Collected data entries
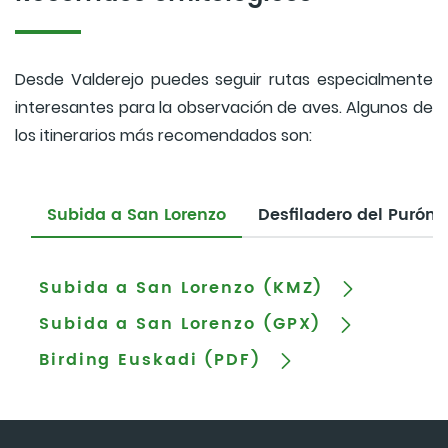
Desde Valderejo puedes seguir rutas especialmente
interesantes para la observación de aves. Algunos de
los itinerarios más recomendados son:
Subida a San Lorenzo
Desfiladero del Purón
Subida a San Lorenzo (KMZ)
Subida a San Lorenzo (GPX)
Birding Euskadi (PDF)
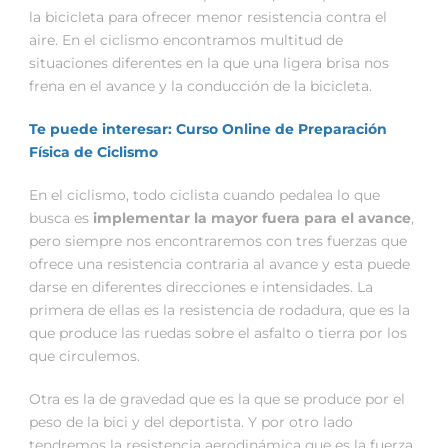
la bicicleta para ofrecer menor resistencia contra el
aire. En el ciclismo encontramos multitud de
situaciones diferentes en la que una ligera brisa nos
frena en el avance y la conducción de la bicicleta.
Te puede interesar: Curso Online de Preparación
Física de Ciclismo
En el ciclismo, todo ciclista cuando pedalea lo que
busca es
implementar la mayor fuera para el avance
,
pero siempre nos encontraremos con tres fuerzas que
ofrece una resistencia contraria al avance y esta puede
darse en diferentes direcciones e intensidades. La
primera de ellas es la resistencia de rodadura, que es la
que produce las ruedas sobre el asfalto o tierra por los
que circulemos.
Otra es la de gravedad que es la que se produce por el
peso de la bici y del deportista. Y por otro lado
tendremos la resistencia aerodinámica que es la fuerza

**Task details**
Reproduce the lines from the one holding "Desfiladero del Purón" through the end of the entries above exactly, keeping both ends and dropping every picture.

**Reply**
Desfiladero del Purón
Subida a San Lorenzo (KMZ)
Subida a San Lorenzo (GPX)
Birding Euskadi (PDF)
la bicicleta para ofrecer menor resistencia contra el
aire. En el ciclismo encontramos multitud de
situaciones diferentes en la que una ligera brisa nos
frena en el avance y la conducción de la bicicleta.
Te puede interesar: Curso Online de Preparación
Física de Ciclismo
En el ciclismo, todo ciclista cuando pedalea lo que
busca es
implementar la mayor fuera para el avance
,
pero siempre nos encontraremos con tres fuerzas que
ofrece una resistencia contraria al avance y esta puede
darse en diferentes direcciones e intensidades. La
primera de ellas es la resistencia de rodadura, que es la
que produce las ruedas sobre el asfalto o tierra por los
que circulemos.
Otra es la de gravedad que es la que se produce por el
peso de la bici y del deportista. Y por otro lado
tendremos la resistencia aerodinámica que es la fuerza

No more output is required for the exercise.